Work to be completed: When you retype the entries, keep each one exact and leave out the pictures.

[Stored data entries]
+===+

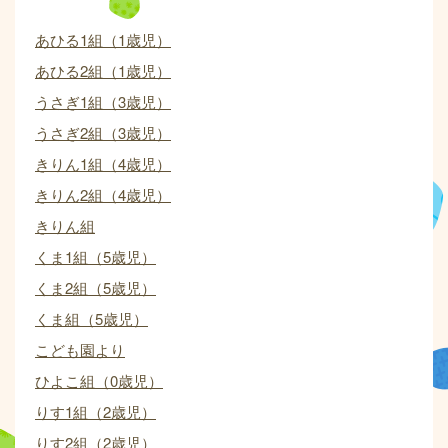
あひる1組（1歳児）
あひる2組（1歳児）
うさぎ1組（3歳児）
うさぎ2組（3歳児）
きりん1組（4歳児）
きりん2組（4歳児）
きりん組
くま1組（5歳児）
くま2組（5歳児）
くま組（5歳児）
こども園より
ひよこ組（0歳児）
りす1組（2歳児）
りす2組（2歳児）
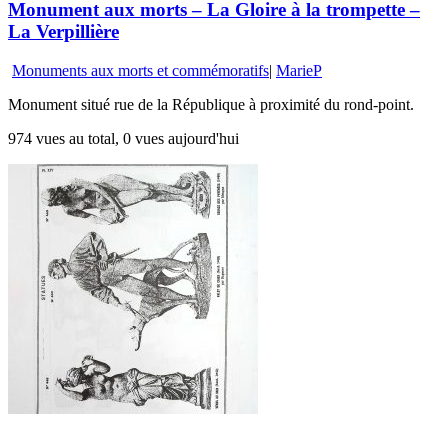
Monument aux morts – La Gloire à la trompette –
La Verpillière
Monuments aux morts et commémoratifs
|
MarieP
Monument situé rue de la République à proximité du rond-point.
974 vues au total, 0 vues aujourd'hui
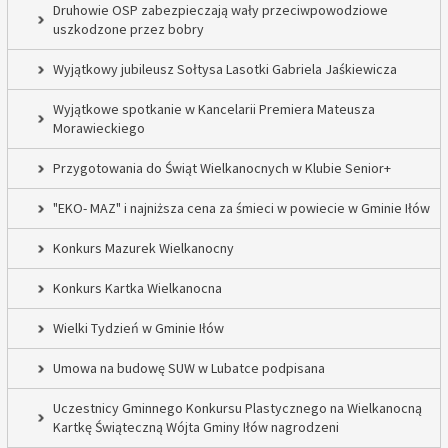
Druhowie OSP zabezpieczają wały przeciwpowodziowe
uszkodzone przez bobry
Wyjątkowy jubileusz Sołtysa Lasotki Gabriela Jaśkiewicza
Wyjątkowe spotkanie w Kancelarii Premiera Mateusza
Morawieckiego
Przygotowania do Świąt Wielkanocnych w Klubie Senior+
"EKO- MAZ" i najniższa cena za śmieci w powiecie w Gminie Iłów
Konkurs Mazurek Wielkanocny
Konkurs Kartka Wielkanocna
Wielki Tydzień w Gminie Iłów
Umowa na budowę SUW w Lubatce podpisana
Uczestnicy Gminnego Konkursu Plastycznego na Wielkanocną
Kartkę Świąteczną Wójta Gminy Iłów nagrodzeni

+===+

Your response:
あひる1組（1歳児）
あひる2組（1歳児）
うさぎ1組（3歳児）
うさぎ2組（3歳児）
きりん1組（4歳児）
きりん2組（4歳児）
きりん組
くま1組（5歳児）
くま2組（5歳児）
くま組（5歳児）
こども園より
ひよこ組（0歳児）
りす1組（2歳児）
りす2組（2歳児）
Monument aux morts – La Gloire à la trompette –
La Verpillière
Monuments aux morts et commémoratifs
|
MarieP
Monument situé rue de la République à proximité du rond-point.
974 vues au total, 0 vues aujourd'hui
Druhowie OSP zabezpieczają wały przeciwpowodziowe
uszkodzone przez bobry
Wyjątkowy jubileusz Sołtysa Lasotki Gabriela Jaśkiewicza
Wyjątkowe spotkanie w Kancelarii Premiera Mateusza
Morawieckiego
Przygotowania do Świąt Wielkanocnych w Klubie Senior+
"EKO- MAZ" i najniższa cena za śmieci w powiecie w Gminie Iłów
Konkurs Mazurek Wielkanocny
Konkurs Kartka Wielkanocna
Wielki Tydzień w Gminie Iłów
Umowa na budowę SUW w Lubatce podpisana
Uczestnicy Gminnego Konkursu Plastycznego na Wielkanocną
Kartkę Świąteczną Wójta Gminy Iłów nagrodzeni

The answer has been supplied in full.